“Stay,” said Mr Sherwood. “This reminds me that I brought a letter last night for the new nursemaid; at least, I suppose so;” and he took a letter from his pocket, and laid it on the table.

“You don’t mean that you brought that home last night, and have kept it till this time?” said Miss Gertrude, with much surprise.

“Tut, tut, my child!” said her father, touching the hand outstretched to take the letter. She withdrew her hand without a word.

“You could not have been more indignant had the letter been for yourself. It is not such a terrible oversight,” said Mrs Lane, or Aunt Barbara, as she was commonly called, who had looked in on her way from church. “If it is like most of the letters of that sort of people, it would be little loss though she never got it. Such extraordinary epistles as I sometimes read for my servants!”

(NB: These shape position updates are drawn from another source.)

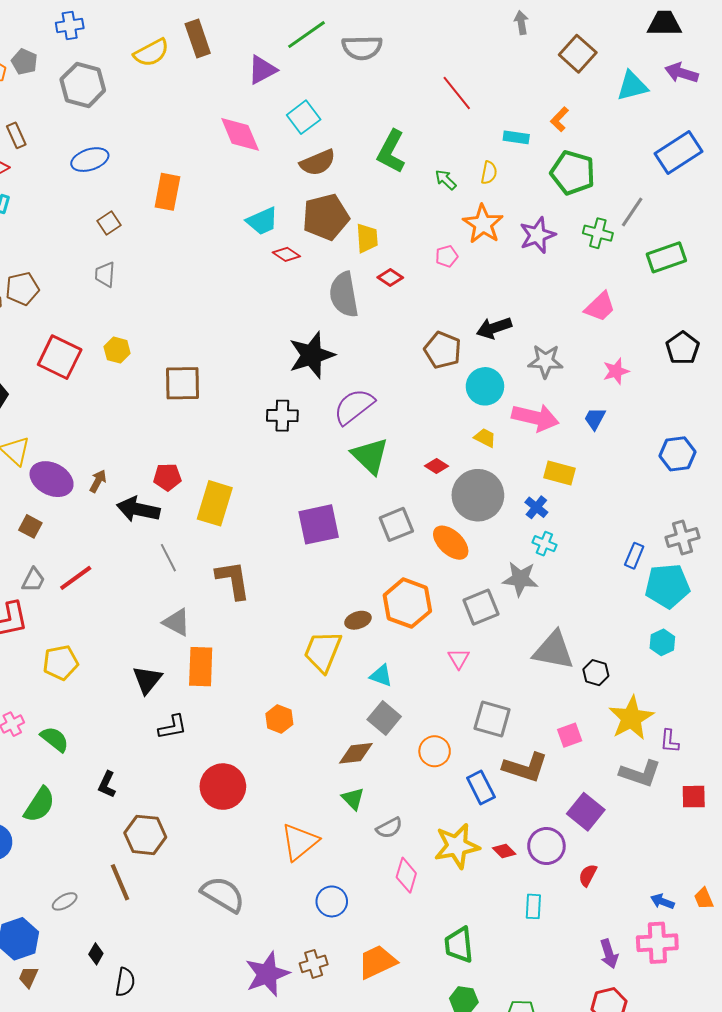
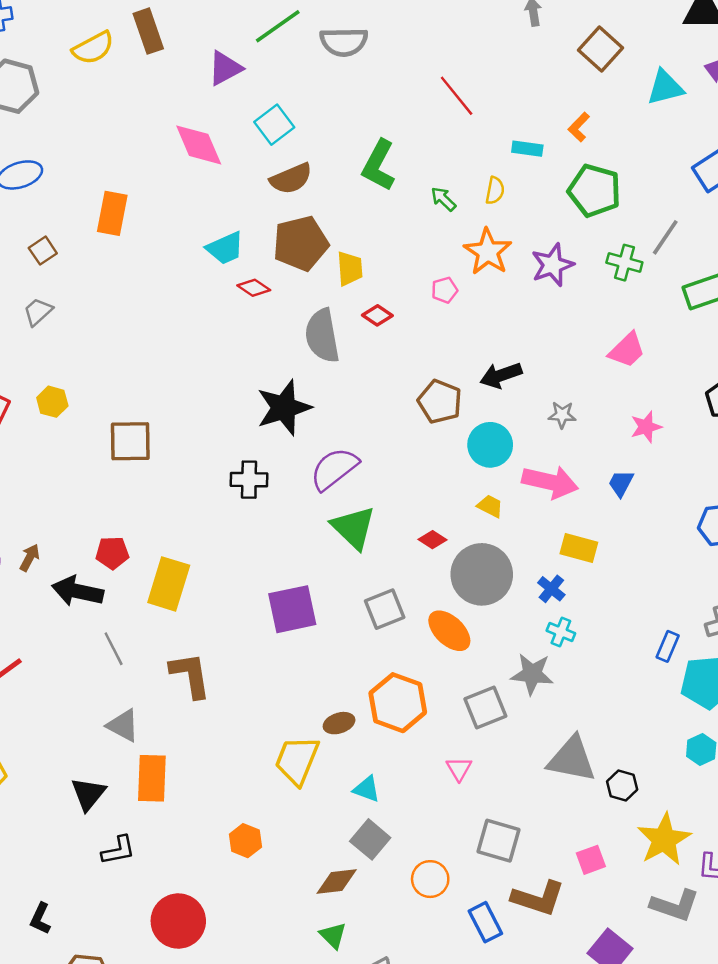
gray trapezoid: (105, 274) -> (38, 312), turned 44
gray star: (545, 361) -> (562, 415), size x0.7

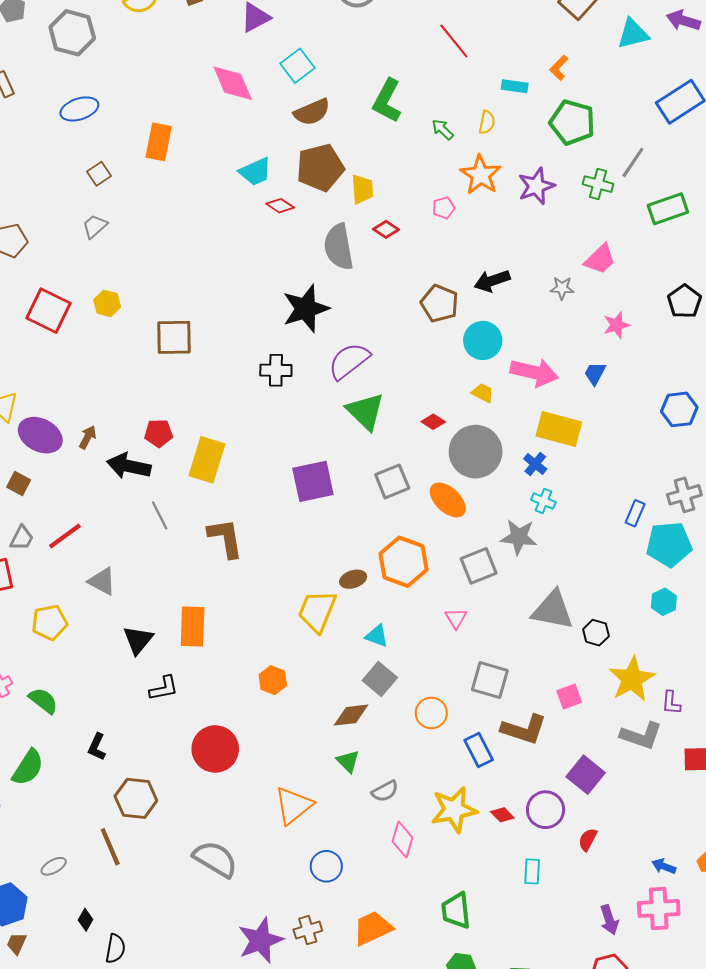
gray star: (562, 415) -> (562, 288), moved
yellow rectangle: (579, 548) -> (559, 429), size x1.4
gray triangle: (123, 726) -> (102, 581), moved

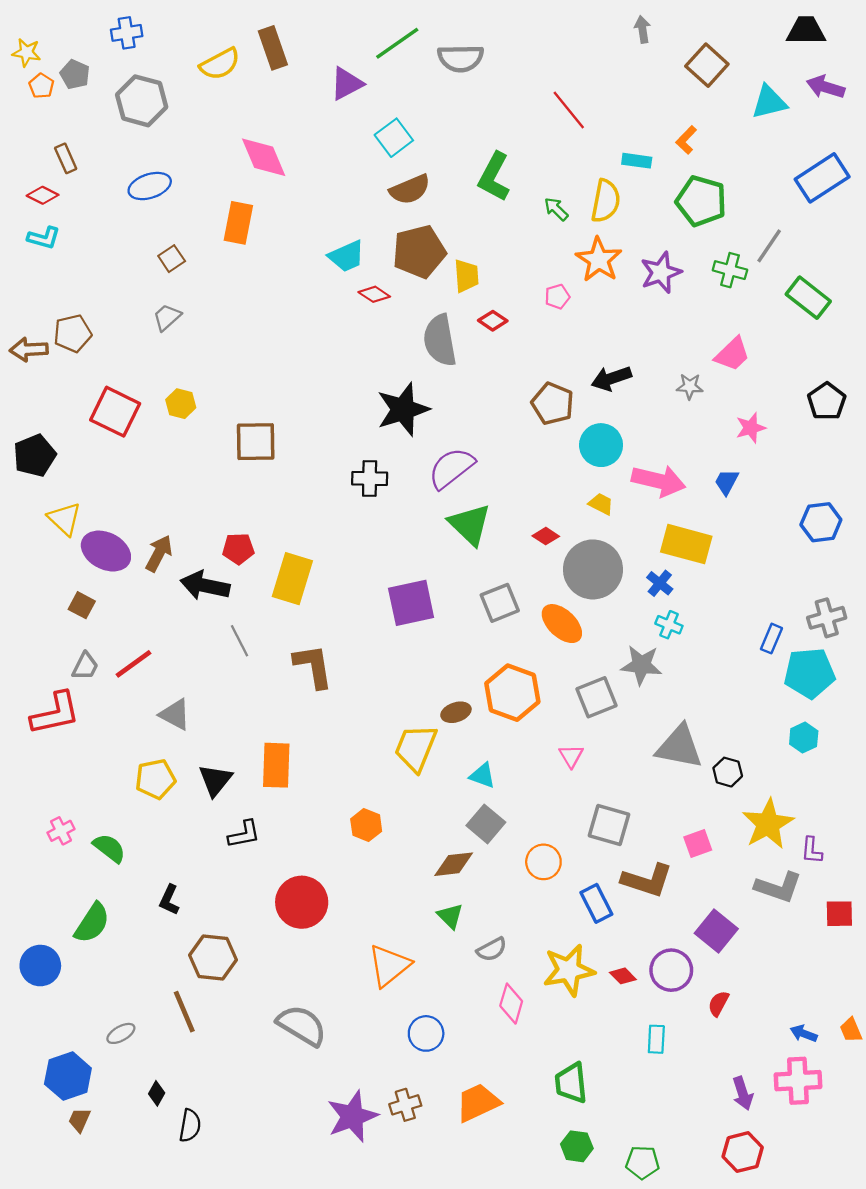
pink diamond: (233, 83) -> (264, 157), moved
yellow semicircle: (487, 122) -> (606, 201), size x1.6
green rectangle: (668, 209) -> (808, 298), turned 57
brown arrow: (88, 437) -> (159, 553), size x1.4
yellow pentagon: (50, 622) -> (155, 779), moved

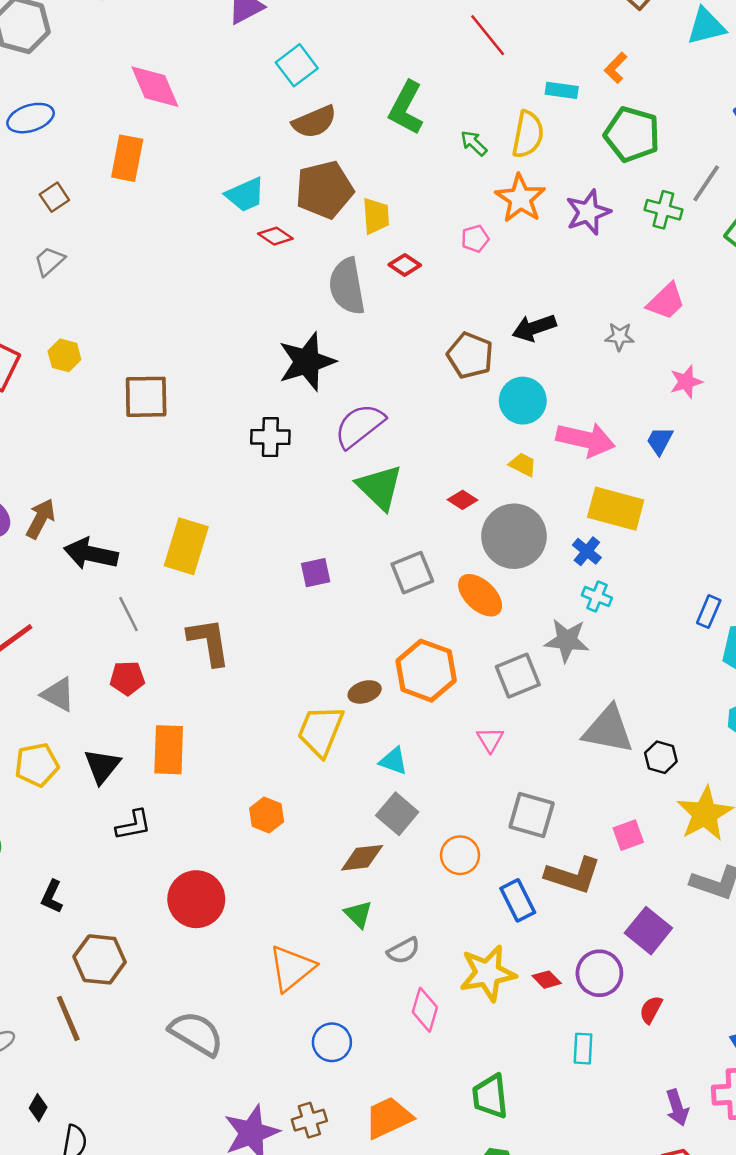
red pentagon: (238, 549) -> (127, 678), moved
purple square: (411, 603) -> (316, 573), size x0.6

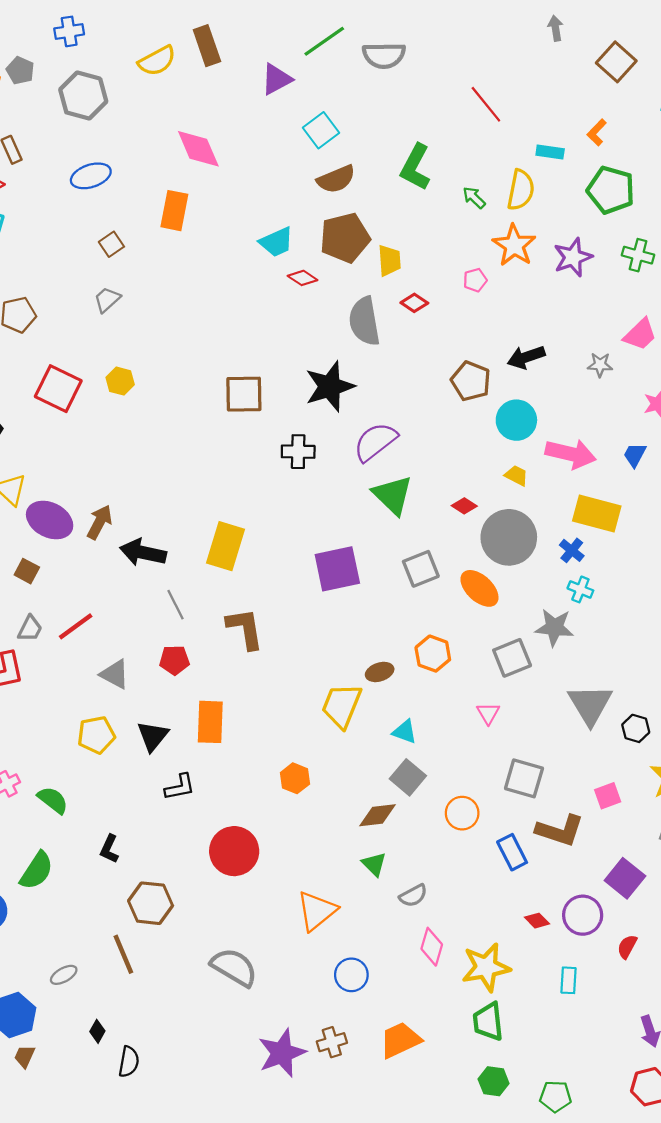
brown square: (146, 397) -> (244, 394), moved
purple square: (316, 573) -> (337, 569), size x1.8
orange hexagon: (426, 671) -> (433, 654), size x0.7
gray triangle: (608, 730) -> (590, 705), turned 48
yellow star: (488, 973) -> (486, 967), moved

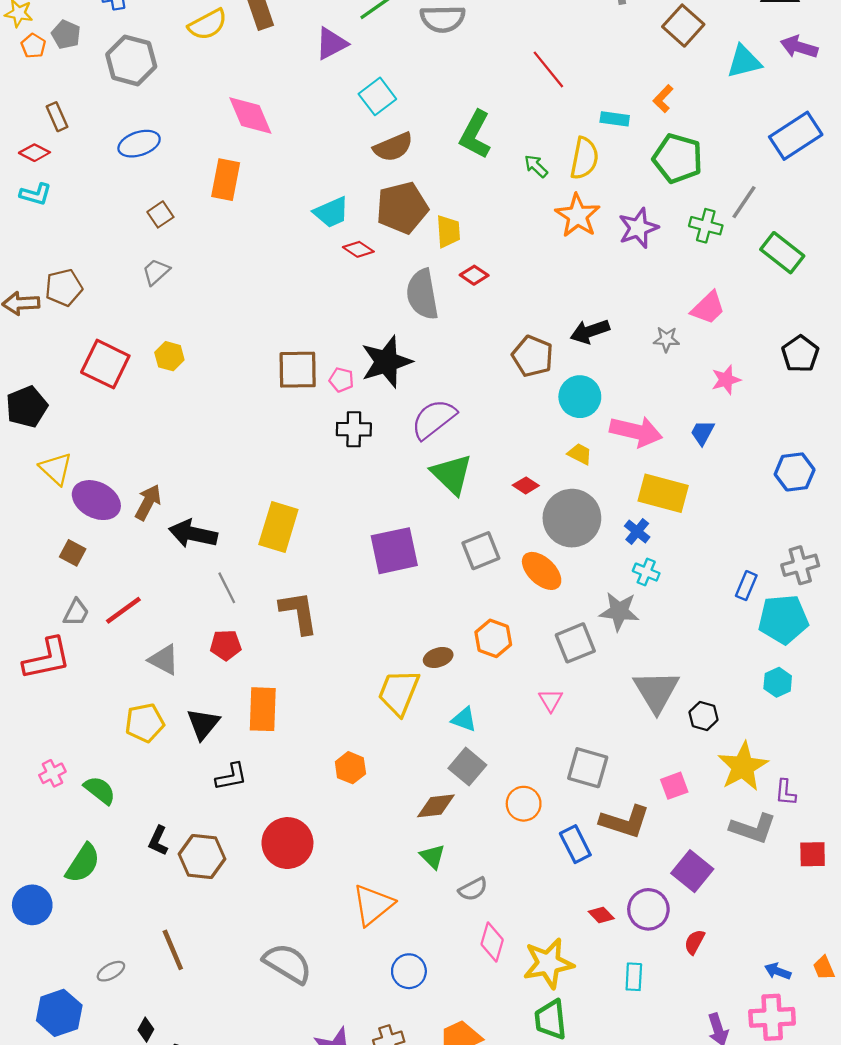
pink pentagon: (475, 280) -> (341, 380), moved, turned 30
brown hexagon: (151, 903) -> (202, 857), moved

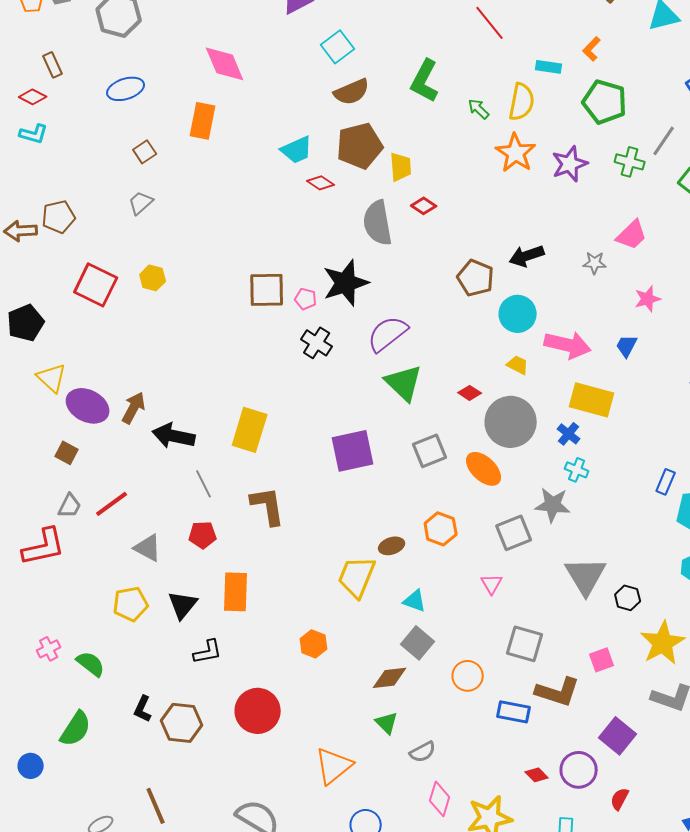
black cross: (354, 429) -> (317, 343), turned 32
blue rectangle: (575, 844) -> (514, 712), turned -52
blue circle: (32, 905) -> (31, 766), size x0.7

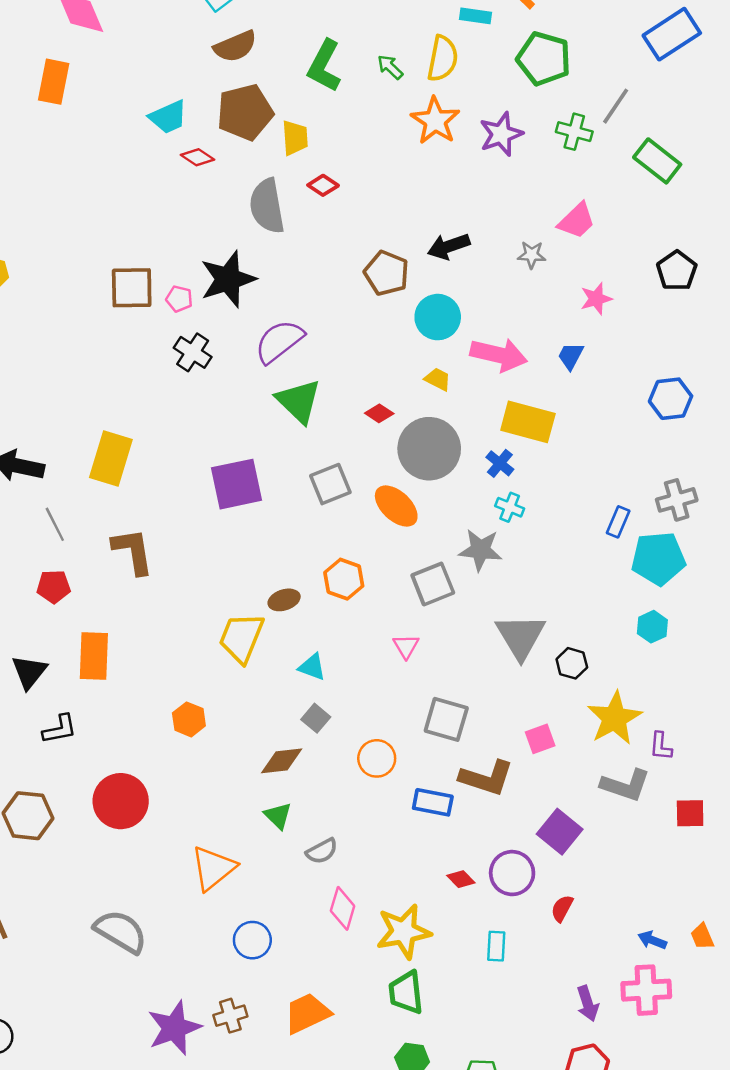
green L-shape: (425, 81) -> (324, 66), moved
gray square: (418, 643) -> (316, 718), size x0.7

“This seems quite a respectable affair, however,” said Mr Seaton, reading the direction in Effie’s fair, clear handwriting:

Christina Redfern,
Care of J.R. Seaton, Esquire.

“That is a very pretty direction—very.”

“I am very sorry, and very much ashamed of my carelessness,” said Mr Sherwood. “I hope, Miss Gertrude, you will forgive me, and I will never do so again, as little boys say.”

But he did not look either very sorry or very much ashamed, Miss Gertrude thought, and she made no reply. The rather uncomfortable silence that followed was broken by a low voice at the door:

“Am I to take the children, Miss Gertrude?”